BF++: a language for general-purpose program synthesis
Vadim Liventsev, Aki H\"arm\"a, Milan Petkovi\'c

TL;DR
BF++ is a new programming language designed for automatic agent programming in POMDPs, enabling neural program synthesis to improve decision-making in reinforcement learning tasks, especially where expert knowledge integration is crucial.
Contribution
The paper introduces BF++, a novel language tailored for program synthesis in decision systems, bridging the gap between neural models and symbolic, expert-validated programs.
Findings
Successfully applied neural program synthesis to OpenAI Gym benchmarks.
Demonstrated improved incorporation of expert knowledge into decision models.

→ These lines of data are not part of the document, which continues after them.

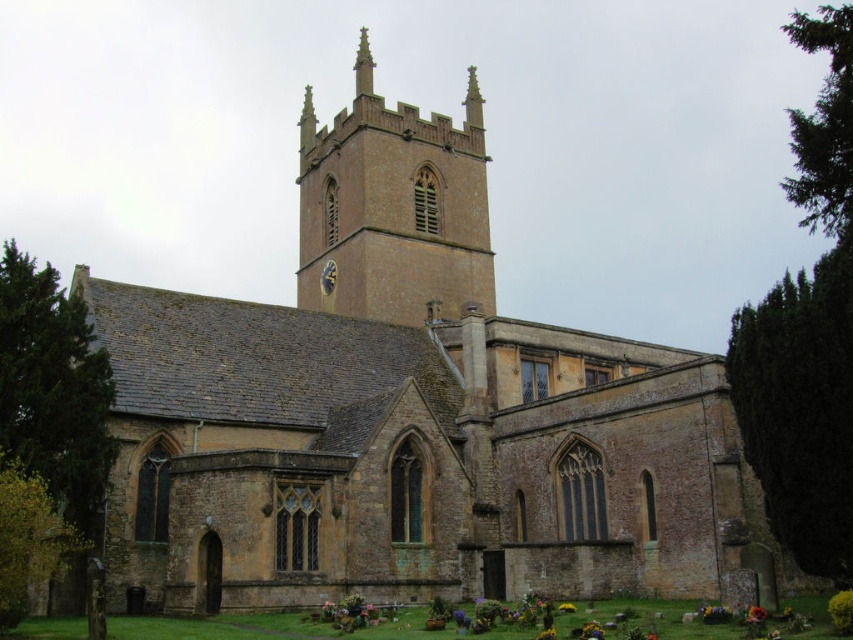 From the picture: Which of these two, smooth stone spire at upper center or vibrant yellow petals at lower center, stands shorter?

With less height is vibrant yellow petals at lower center.

Which is behind, point (367, 56) or point (595, 620)?

Positioned behind is point (367, 56).

Locate an element on the screen. The height and width of the screenshot is (640, 853). smooth stone spire at upper center is located at coordinates (363, 65).

Where is `smooth stone spire at upper center`? The image size is (853, 640). smooth stone spire at upper center is located at coordinates coord(363,65).

Does smooth stone spire at upper center lie behind purple matte flower at center?

Yes.

Is point (364, 68) in front of point (459, 620)?

That is False.

You are a GUI agent. You are given a task and a screenshot of the screen. Output one action in this format:
    pyautogui.click(x=<x>, y=<y>)
    Task: Click on the smooth stone spire at upper center
    
    Given the screenshot: What is the action you would take?
    pyautogui.click(x=363, y=65)

Which is below, purple matte flower at center or yellow matte flower at lower center?

Positioned lower is yellow matte flower at lower center.

Can you confirm if purple matte flower at center is thinner than yellow matte flower at lower center?

Yes, purple matte flower at center is thinner than yellow matte flower at lower center.

Looking at this image, who is more distant from viewer, (456, 621) or (558, 609)?

Positioned behind is point (558, 609).

In order to click on purple matte flower at center in this screenshot , I will do `click(459, 618)`. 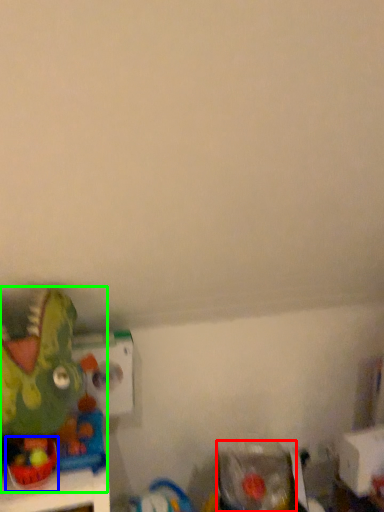 Question: Considering the real-world distances, which object is closest to toy (highlighted by a red box)? toy (highlighted by a blue box) or toy (highlighted by a green box).

Choices:
 (A) toy
 (B) toy

Answer: (B) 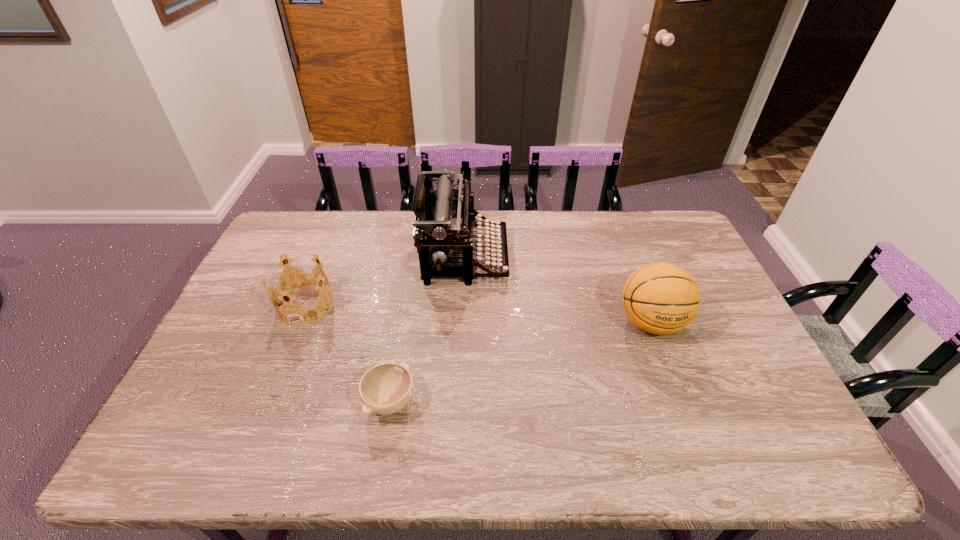 At what (x,y) coordinates should I click in order to perform the action: click on the tallest object. Please return your answer as a coordinate pair (x, y). Image resolution: width=960 pixels, height=540 pixels. Looking at the image, I should click on (444, 222).

Where is `basketball`? basketball is located at coordinates pyautogui.click(x=661, y=298).

What are the coordinates of `the rightmost object` in the screenshot? It's located at (661, 298).

Where is `the leftmost object`? the leftmost object is located at coordinates (296, 282).

Find the location of a particular element. The width and height of the screenshot is (960, 540). crown is located at coordinates (296, 282).

The height and width of the screenshot is (540, 960). What are the coordinates of `the shortest object` in the screenshot? It's located at (386, 388).

Where is `bowl`? bowl is located at coordinates (386, 388).

The image size is (960, 540). I want to click on vacant space situated 0.390m on the typing side of the typewriter, so click(621, 256).

Locate an element on the screen. This screenshot has width=960, height=540. free location located 0.180m on the surface of the third shortest object near the brand logo is located at coordinates (683, 408).

Find the location of a particular element. Image resolution: width=960 pixels, height=540 pixels. free space located on the right of the crown is located at coordinates (461, 305).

Showed potential for more transparent and reviewable decision mechanisms.
Abstract
Most state of the art decision systems based on Reinforcement Learning (RL) are data-driven black-box neural models, where it is often difficult to incorporate expert knowledge into the models or let experts review and validate the learned decision mechanisms. Knowledge-insertion and model review are important requirements in many applications involving human health and safety. One way to bridge the gap between data and knowledge driven systems is program synthesis: replacing a neural network that outputs decisions with a symbolic program generated by a neural network or by means of genetic programming. We propose a new programming language, BF++, designed specifically for automatic programming of agents in a Partially Observable Markov Decision Process (POMDP) setting and apply neural program synthesis to solve standard OpenAI Gym benchmarks.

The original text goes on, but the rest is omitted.